Prepping the zucchini
Wash and pat dry the zucchini.
Shred the zucchini and squeeze the shredded zucchini until it feels almost dry to the touch.
Set aside.
Making chia gel
To the bowl of your stand mixer, add chia seeds and oat milk.
Mix well and let it sit for 10 minutes.
After 10 mins, the seeds would have bloomed and the mixture will be gelatinous.
This is our chia gel.
Preheating
While the chia sits, preheat the oven to 180 C or 350 F.
Grease a 9 by 5 loaf pan and line it with parchment paper. Set aside.
Wet ingredients
Now, add the oil, agave, jaggery powder and vanilla, shredded zucchini to the bowl.
Attach the whisk attachment to the mixer.
Whisk the mixture until it is well incorporated.
Mixing wet and dry ingredients
Tip in the dry ingredients to the wet mixture and whisk well until you see no streaks of flour.

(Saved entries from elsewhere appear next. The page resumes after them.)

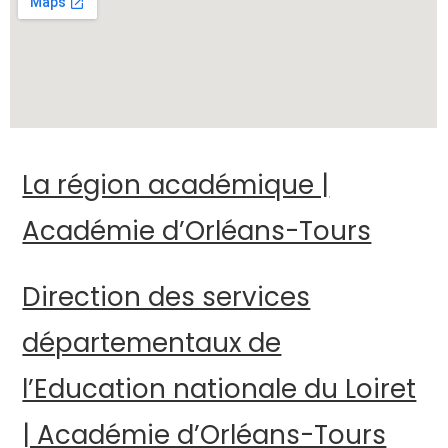
La région académique |
Académie d’Orléans-Tours
Direction des services
départementaux de
l’Education nationale du Loiret
| Académie d’Orléans-Tours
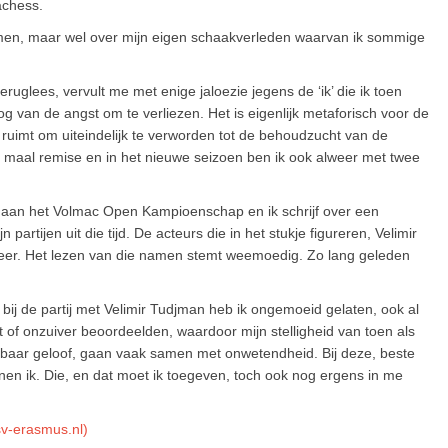
achess.
komen, maar wel over mijn eigen schaakverleden waarvan ik sommige
eruglees, vervult me met enige jaloezie jegens de ‘ik’ die ik toen
og van de angst om te verliezen. Het is eigenlijk metaforisch voor de
ruimt om uiteindelijk te verworden tot de behoudzucht van de
 maal remise en in het nieuwe seizoen ben ik ook alweer met twee
el aan het Volmac Open Kampioenschap en ik schrijf over een
partijen uit die tijd. De acteurs die in het stukje figureren, Velimir
meer. Het lezen van die namen stemt weemoedig. Zo lang geleden
j de partij met Velimir Tudjman heb ik ongemoeid gelaten, ook al
st of onzuiver beoordeelden, waardoor mijn stelligheid van toen als
baar geloof, gaan vaak samen met onwetendheid. Bij deze, beste
nnen ik. Die, en dat moet ik toegeven, toch ook nog ergens in me
sv-erasmus.nl)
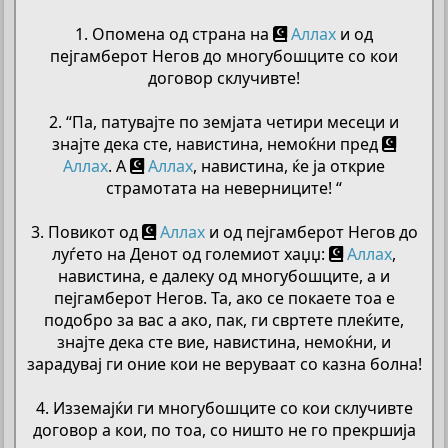
1. Опомена од страна на
Аллах
и од
пејгамберот Негов до многубошците со кои
договор склучивте!
2. “Па, патувајте по земјата четири месеци и
знајте дека сте, навистина, немоќни пред
Аллах
. А
Аллах
, навистина, ќе ја открие
страмотата на неверниците! “
3. Повикот од
Аллах
и од пејгамберот Негов до
луѓето на Денот од големиот хаџџ:
Аллах
,
навистина, е далеку од многубошците, а и
пејгамберот Негов. Та, ако се покаете тоа е
подобро за вас а ако, пак, ги свртете плеќите,
знајте дека сте вие, навистина, немоќни, и
зарадувај ги оние кои не веруваат со казна болна!
4. Изземајќи ги многубошците со кои склучивте
договор а кои, по тоа, со ништо не го прекршија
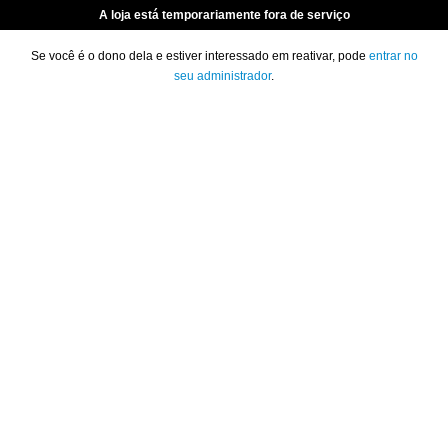
A loja está temporariamente fora de serviço
Se você é o dono dela e estiver interessado em reativar, pode
entrar no
seu administrador
.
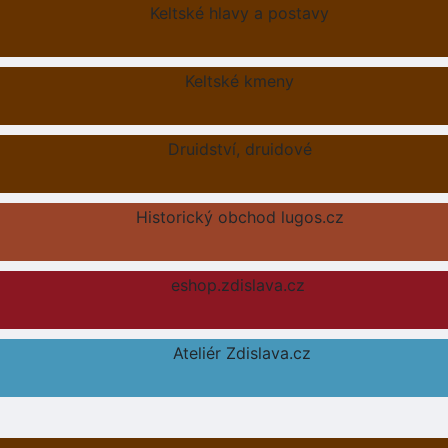
Keltské hlavy a postavy
Keltské kmeny
Druidství, druidové
Historický obchod lugos.cz
eshop.zdislava.cz
Ateliér Zdislava.cz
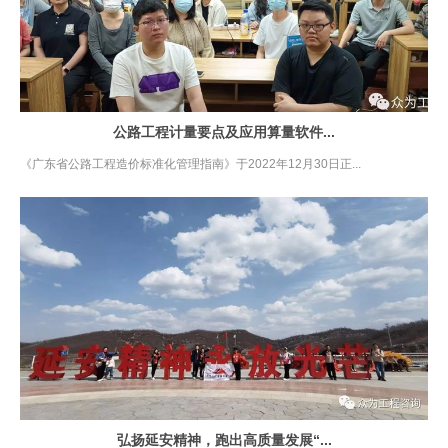
公路工程计量要点及应用算量软件...
《广东省公路工程造价标准化管理指南》于2022年12月30日正...
弘扬延安精神，跑出高质量发展“...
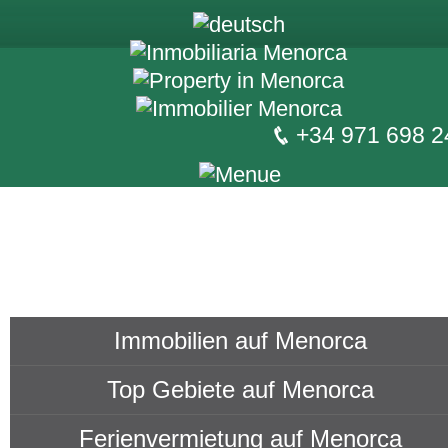
+34 971 698 2
Immobilien auf Menorca
Top Gebiete auf Menorca
Ferienvermietung auf Menorca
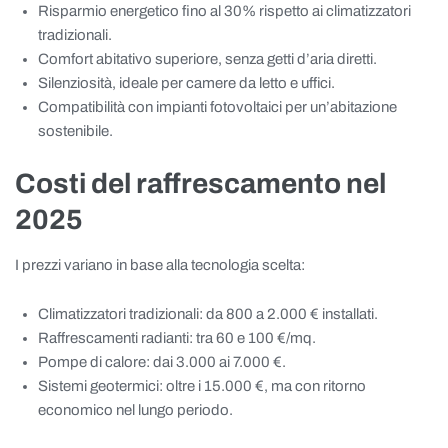
Risparmio energetico fino al 30% rispetto ai climatizzatori
tradizionali.
Comfort abitativo superiore, senza getti d’aria diretti.
Silenziosità, ideale per camere da letto e uffici.
Compatibilità con impianti fotovoltaici per un’abitazione
sostenibile.
Costi del raffrescamento nel
2025
I prezzi variano in base alla tecnologia scelta:
Climatizzatori tradizionali: da 800 a 2.000 € installati.
Raffrescamenti radianti: tra 60 e 100 €/mq.
Pompe di calore: dai 3.000 ai 7.000 €.
Sistemi geotermici: oltre i 15.000 €, ma con ritorno
economico nel lungo periodo.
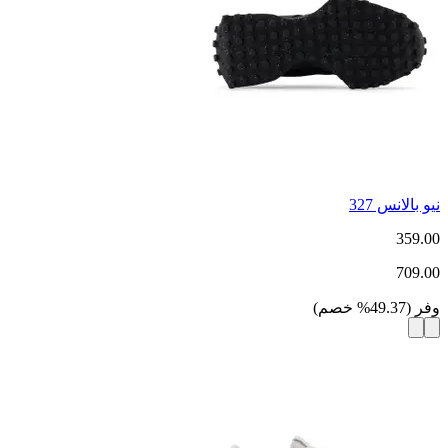
نيو بالانس 327
359.00
709.00
وفر
(
49.37
%
خصم
)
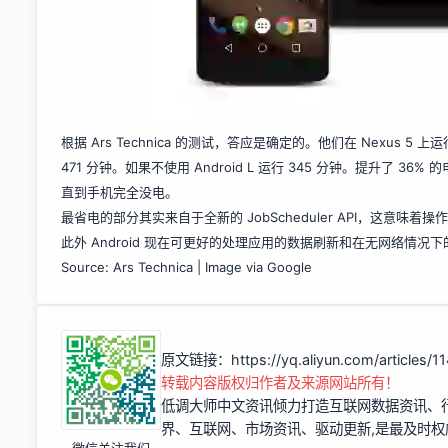
根据 Ars Technica 的测试，答应是确定的。他们在 Nexus 5 上运行 And
471 分钟。如果不使用 Android L 运行 345 分钟。提升了 3
直到手机完全没电。
最省电的部分其实来自于全新的 JobScheduler API，这
此外 Android 现在可更好的处理应用的数据刷新和在无网络情
Source: Ars Technica | Image via Google
原文链接：
https://yq.aliyun.com/articles/1
转载内容版权归作者及来源网站所有！
低调大师中文资讯倾力打造互联网数据资讯、
界、互联网、市场资讯、驱动更新,是最及时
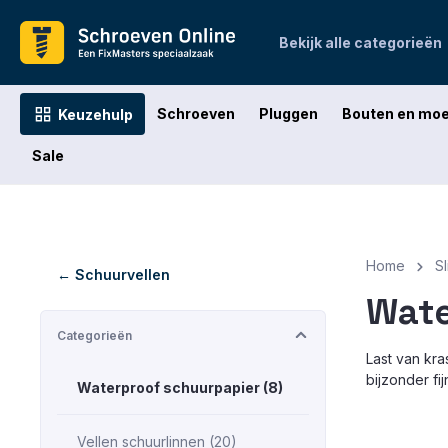
oekopdracht
Ga naar de hoofdnavigatie
Bekijk alle categorieën
Schroeven
Pluggen
Bouten en mo
Keuzehulp
Sale
Home
S
← Schuurvellen
Wate
Categorieën
Last van kra
bijzonder fi
Waterproof schuurpapier (8)
Vellen schuurlinnen (20)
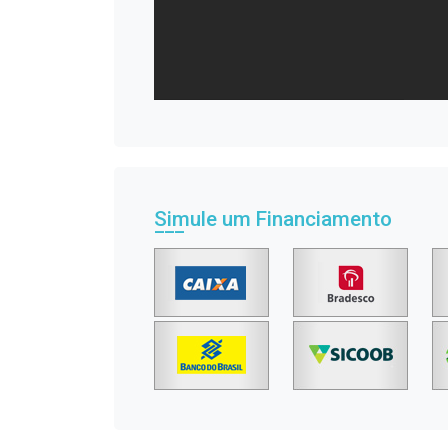
Simule um Financiamento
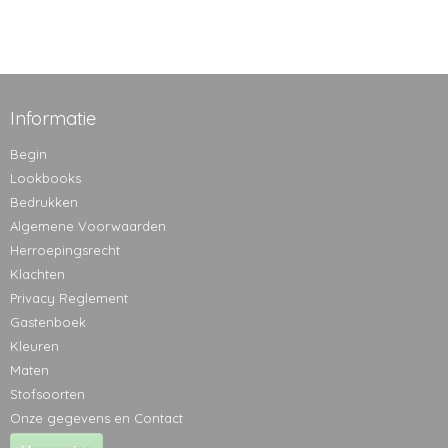
Informatie
Begin
Lookbooks
Bedrukken
Algemene Voorwaarden
Herroepingsrecht
Klachten
Privacy Reglement
Gastenboek
Kleuren
Maten
Stofsoorten
Onze gegevens en Contact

When done, add the nuts and seeds.
Using a silicone spatula, gently fold the nuts into the batter.
Baking the bread
Pour the batter into the lined loaf pan.
Bake in a preheated oven at 350 F (180 C) for 40 minutes or until a toothpick inserted comes out clean.
Slicing
When the bread is done baking, let it cool on a wire rack.
Wait for the bread to cool completely.
Invert the bread upside down and slice through with a serrated knife.